Headed by Sigrid Aase and Preben Sælid Andersen, the quintet caught some buzz at the end of last year as their track “Magazine” premiered on Noisey and subsequently left many (including Chloe Moretz) asking: who is this band?

With their self-titled debut, Hajk seem to have answered that question, taking the best of naughties indie - The Strokes, Tune-Yards, Phoenix, Dirty Projectors etc. - and repackaging it confidently into textured, modern pop songs, and the result is instantly charming and effortlessly listenable.

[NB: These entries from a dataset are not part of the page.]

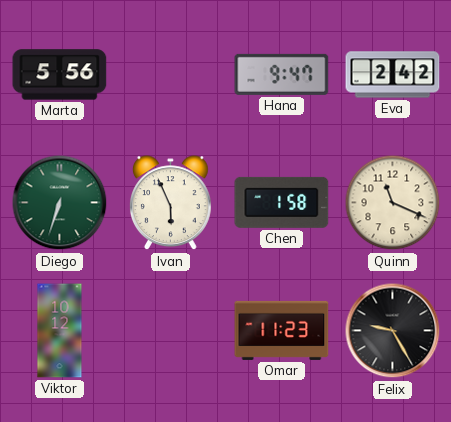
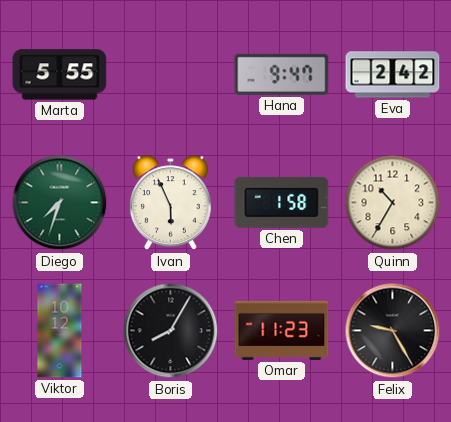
Marta: 5:56 -> 5:55
Diego: 6:33 -> 7:33
Quinn: 11:19 -> 10:35
Boris: none -> 8:05
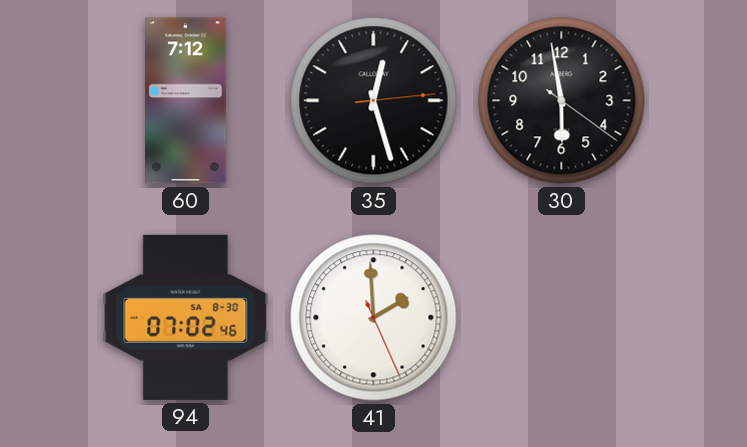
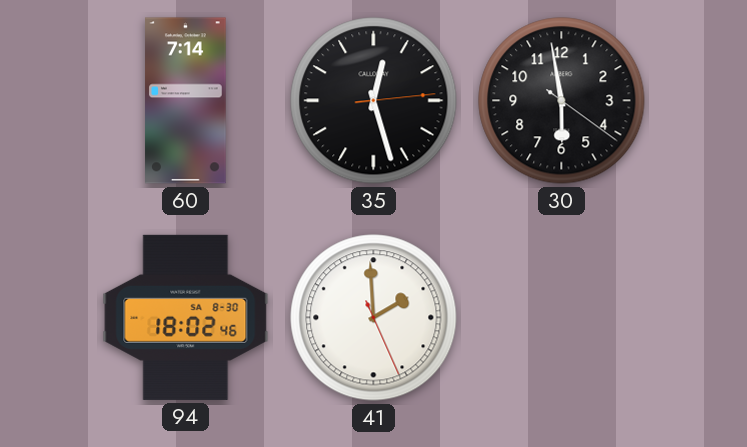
60: 7:12 -> 7:14
94: 07:02 -> 18:02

Though lyrically “Magazine” expresses a frustrated and downbeat state of mind, musically it offers a bright and dreamy escape: “Everything you said last night got stuck in my head / Now I’ve got my headphones on trying to think about something else”. Indeed, its lonely middle-eight is met with one of the happiest resolves one could ask for as the beautifully harmonised backing vocals rise with Aase’s own vocal line, which is somehow both bold and fragile; the song aptly captures the air of woozy optimism that summer can bring.

Andersen has compared “Magazine” to “a simple painting that becomes something else when you are standing really close to it”, and this is true for the rest of the record. None of the tracks require much input to enjoy, but when honed in on, a mesh of pleasing textures and dynamics arise.

“Nothing Left To Say” patches together funky bass and synth hooks with sparse vocal and wobbly synth passages, whilst the first single “Medicine” is a twinkling, quiet number that builds with the desperation of its lyrics “Come on, we’re leaving / Look around the walls are caving in / Bricks are falling from the ceiling / We need a rescue / We need medicine”.

The role of lead vocalist alternates between songs, with Aase providing a more striking and engaging dynamic to Andersen’s poppy R&B vocal aesthetic, though the record’s most effective moments are when the two intertwine, as in the dramatic piano ballad closer “Somebody Else”.

Hajk has delivered one of the best debuts of the year, and as spring begins to flirt with summer, this dreamy record couldn’t come at a better time.